Lâ havle ve lâ kuvvete illâ billâhil aliyyil azîm

Neler ile uğraşıyorum, uğraşmak zorunda kalıyorum…
İster inan ister inanma…
Yardım dilemem, dilenmem…
AMAAA(!)
Aklına gelebilecek her şeyin üstesinden kendim kalkmaya çalışırım.

Bak ağaç…
Adam yok, parasıyla adam yok. Kendim keseceğim her halde…
Tabii özel, uzman bir şirkete gidebilirim…
Seve seve gelirler…
Ancak durum, vaziyet Tayyipistan benzeri.
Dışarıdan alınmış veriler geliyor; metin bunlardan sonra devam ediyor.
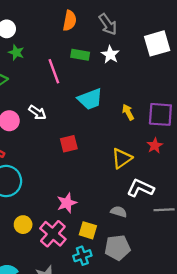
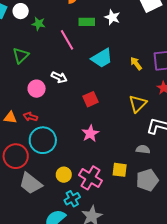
green star: (16, 52) -> (38, 24), moved
pink star: (67, 203) -> (90, 134), moved
cyan cross: (82, 256) -> (72, 199), moved

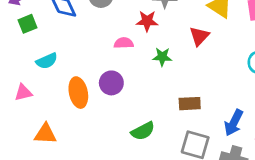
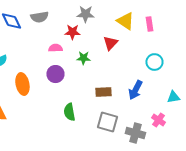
purple circle: (111, 83) -> (55, 74), moved
blue arrow: (234, 123) -> (135, 90), moved
green semicircle: (143, 131) -> (69, 112), turned 108

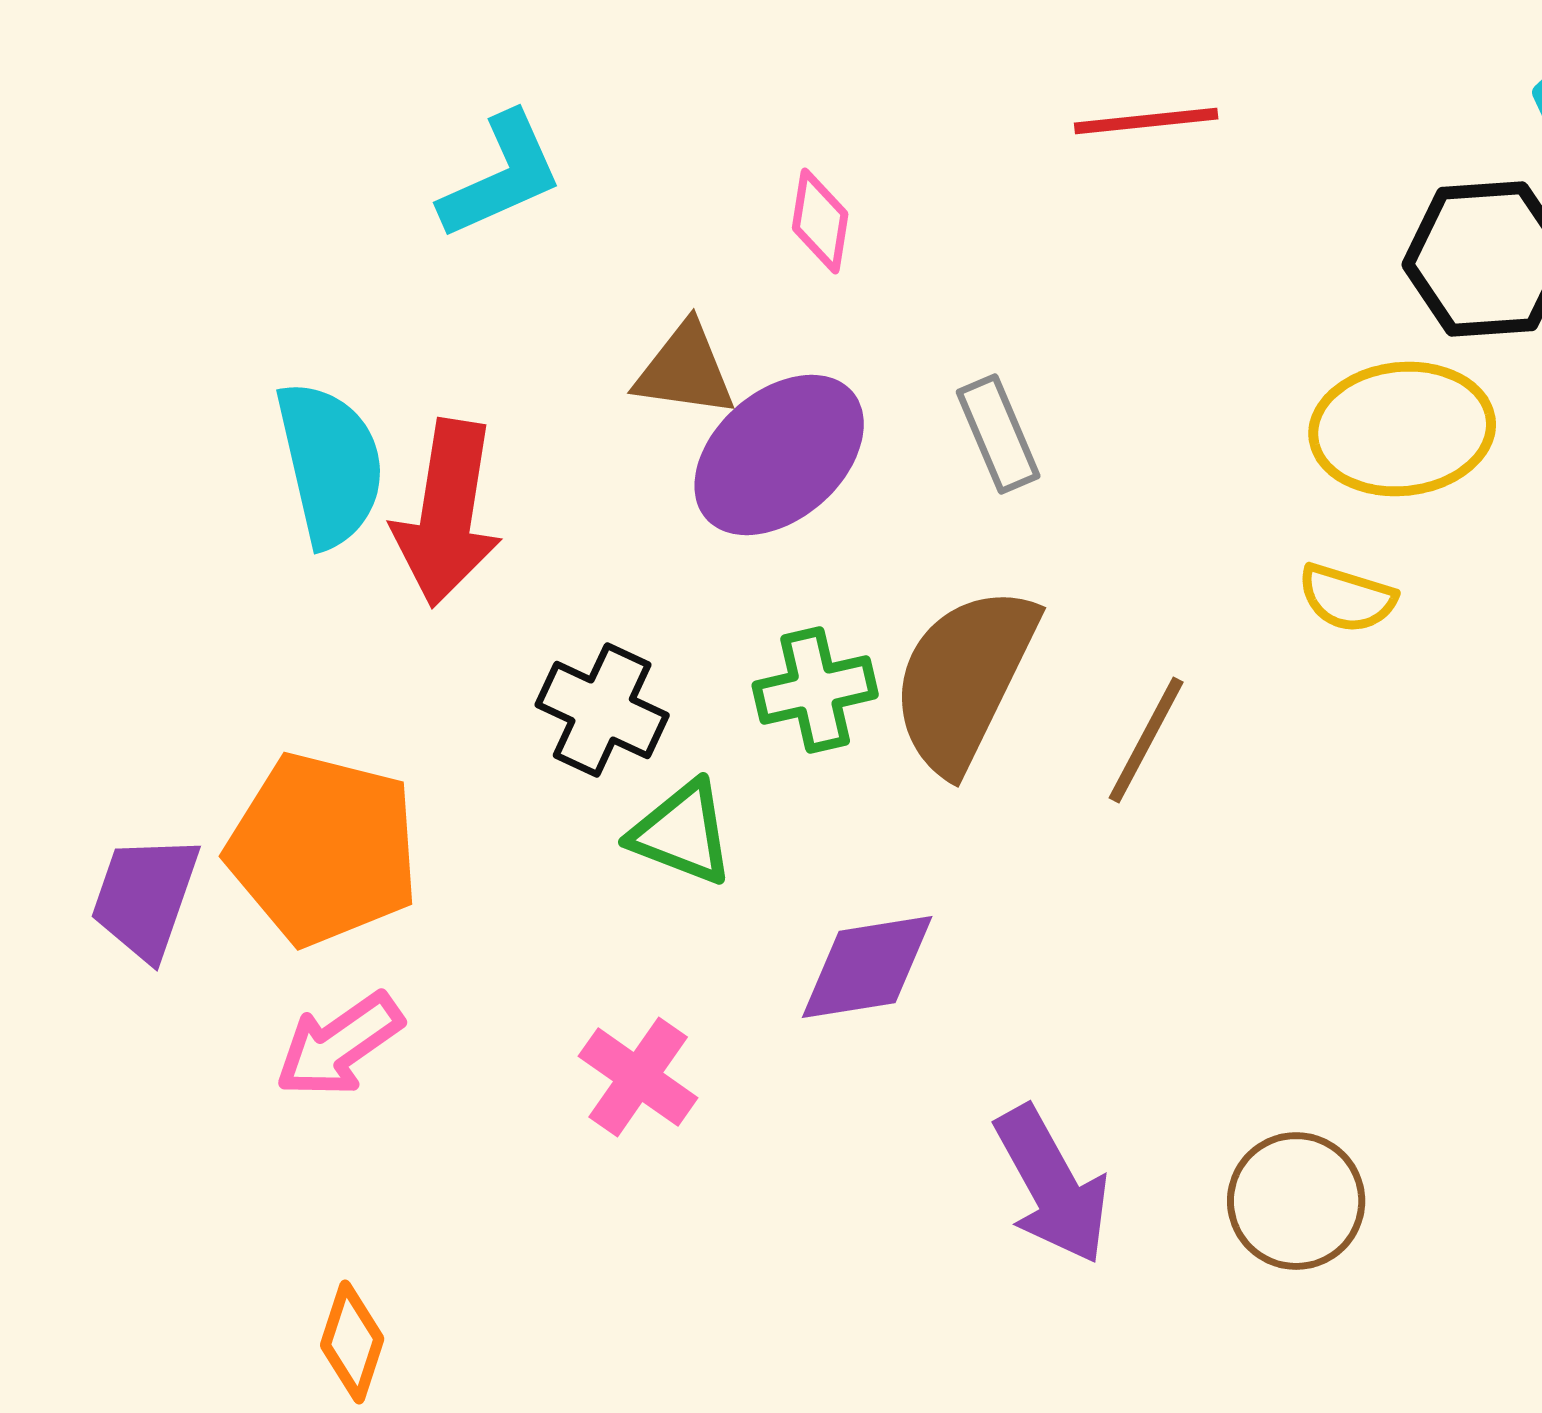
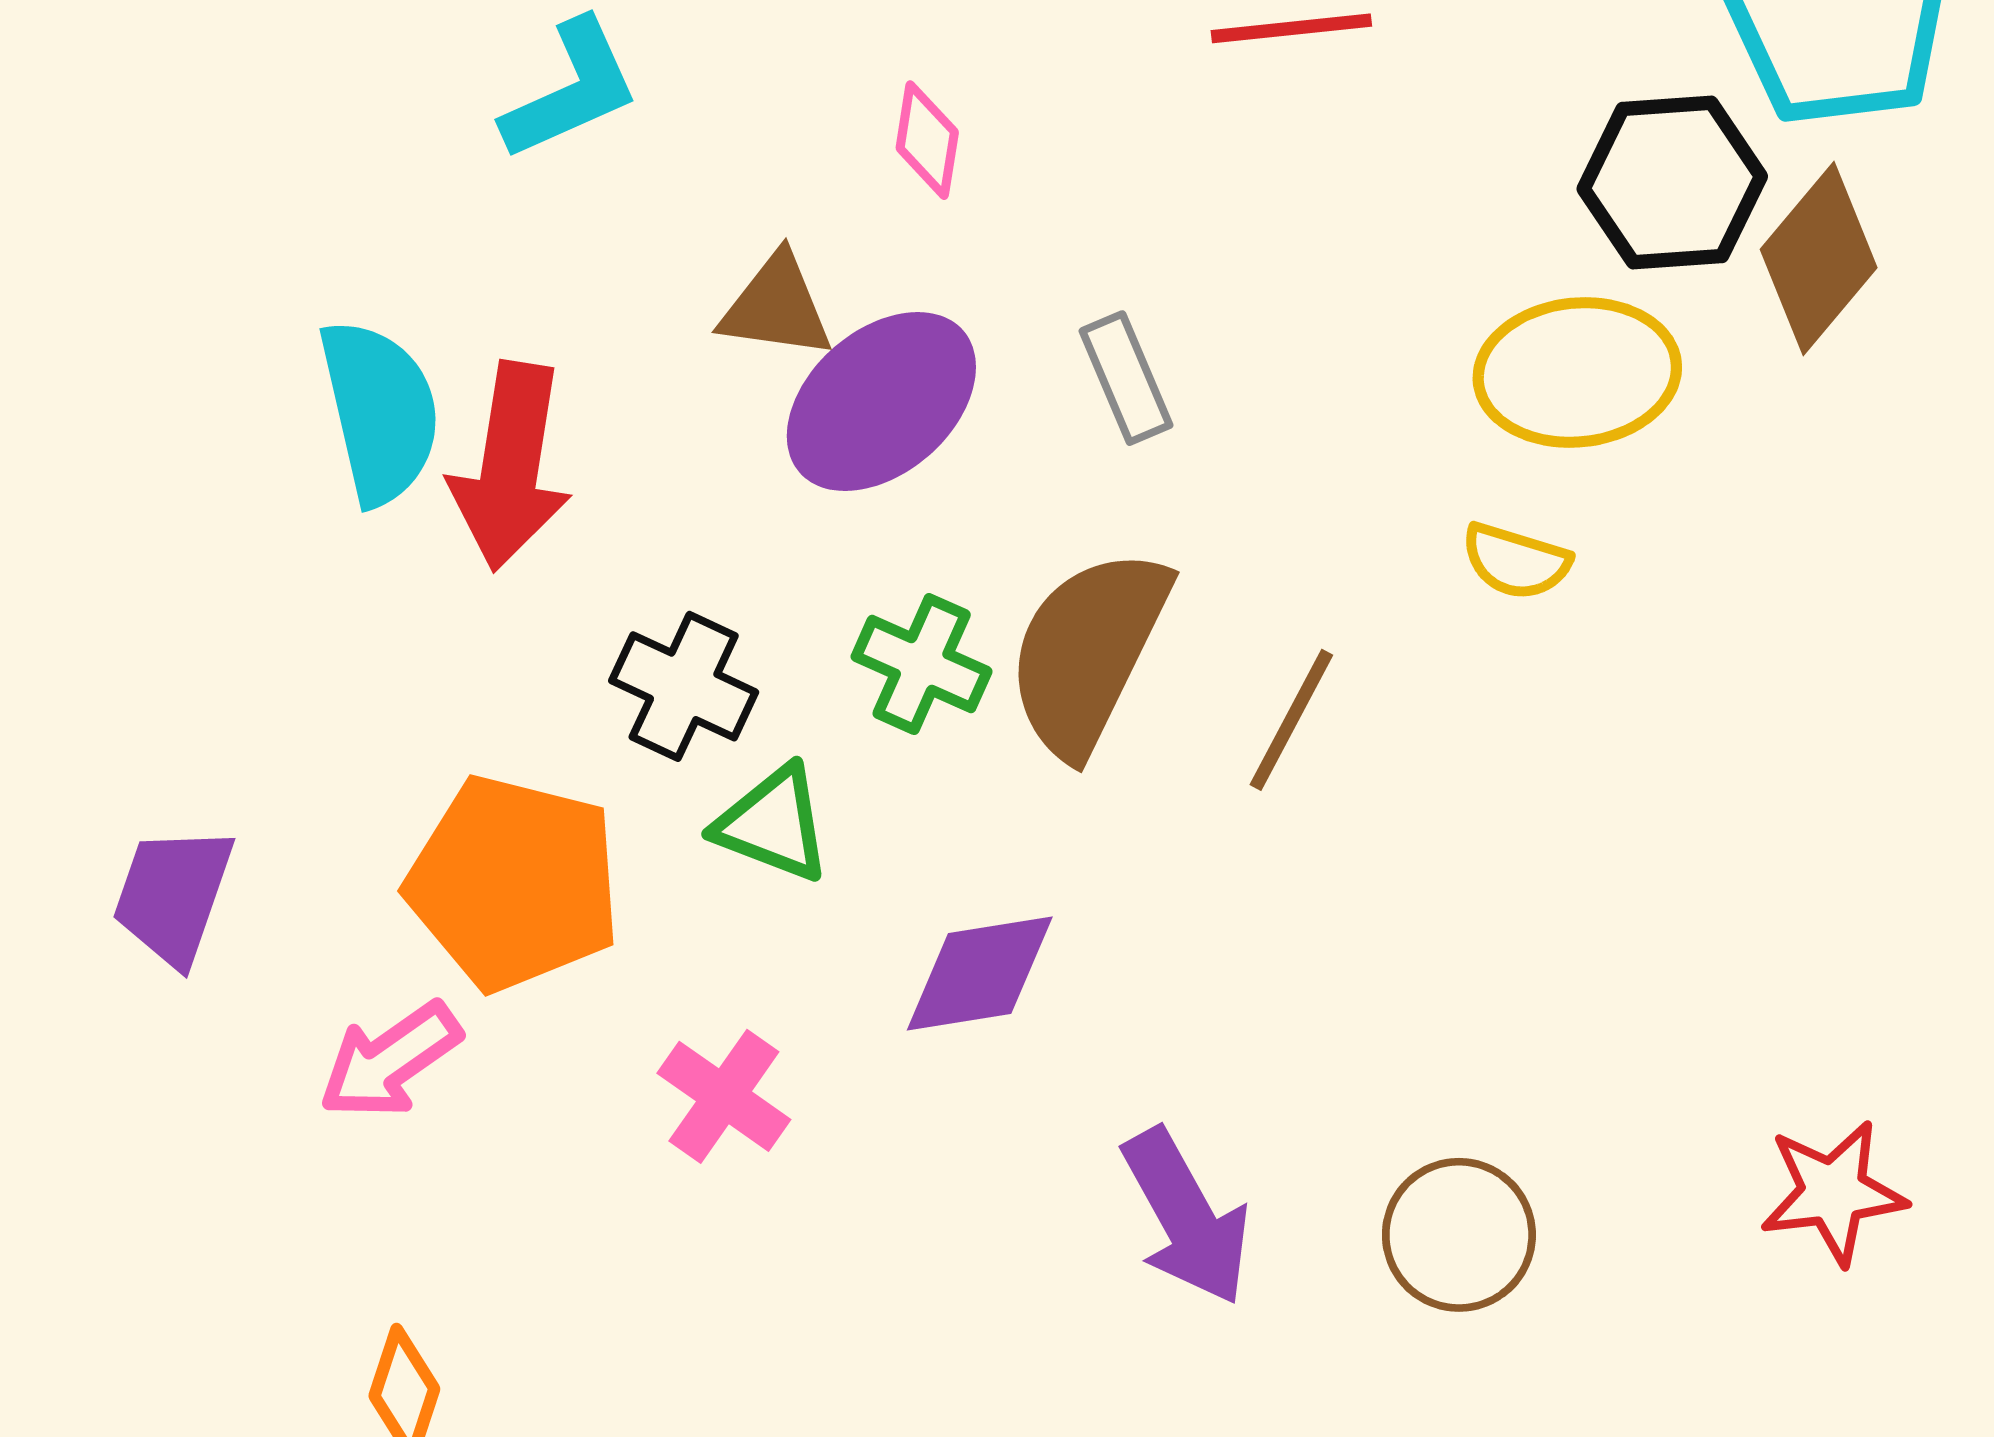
green cross: (815, 690) -> (922, 664), turned 37
orange pentagon: (323, 849) -> (514, 883), moved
Önümü göremiyorum, ne olacak hiç belli değil…
Devlet ile maliye ile dans edilmez!

Tamam mı devam mı, iflas mı selamete çıkmak mı?
Her türlü seçenek ve her türlüsü olma ihtimali var, Allah korusun, Rabbim beni de cümlemizi de selamete çıkarsın.

Yarına…
Ya komalık veya hastanelik olabilirim, bu GARANTI…
Bir dolap, yerinden kıpırdamıyor. Garaja taşınması lazım, üşenmeyeceğim komple sökeceğim dolabı…
Yok çaresi, belki parça parça taşıyabilirim. Sorun bir kat yukarı, çok büyük bir sorun benim için merdivenler. Hadi onu başardım diyelim, üç kapılı dolap…
En az yirmi metre daha taşınması lazım(!)

İkilisini…
İki kapılı olanı, tek başıma diğer odaya nakil ettim…
Sorun yok, her türlü tesicat var. Yılların birikimi ama merdivenler!!!

Kesin…
Ya koma ya hastane!

Gittim Ali’ye minibüsü var…
Eşyalarında taşınması lazım, benim araba ile olmaz. Diğer dolaplar…
Üç ayrı mekân, üç…
Bir şey söylemedim yarın için, aslında soracaktım bir saat kadar yardım edebilir misin diye…
Herifin kendine yok hayrı…
O da benim gibi “yalnız”. Bunca insan içinde YALNIZ…
“Ağabey senden bir şey isteyeceğim, ben çıkamıyorum!”
???
“Tavuklar bitlendi!”
?
“Bilmiyor muydun?”
Yok!

Tarif etti bir yeri, oradan bit için ilaç alacakmışım. Önder’in başka işi gücü yok nasılsa…
Gittim bit ilacı almaya…
😊
Her şeyde vardır bir hayır derler ya…
Çok hoşuma gitti, bir köpek kulübesi, haftaya gelecek bizim it, 120 Euro’ya!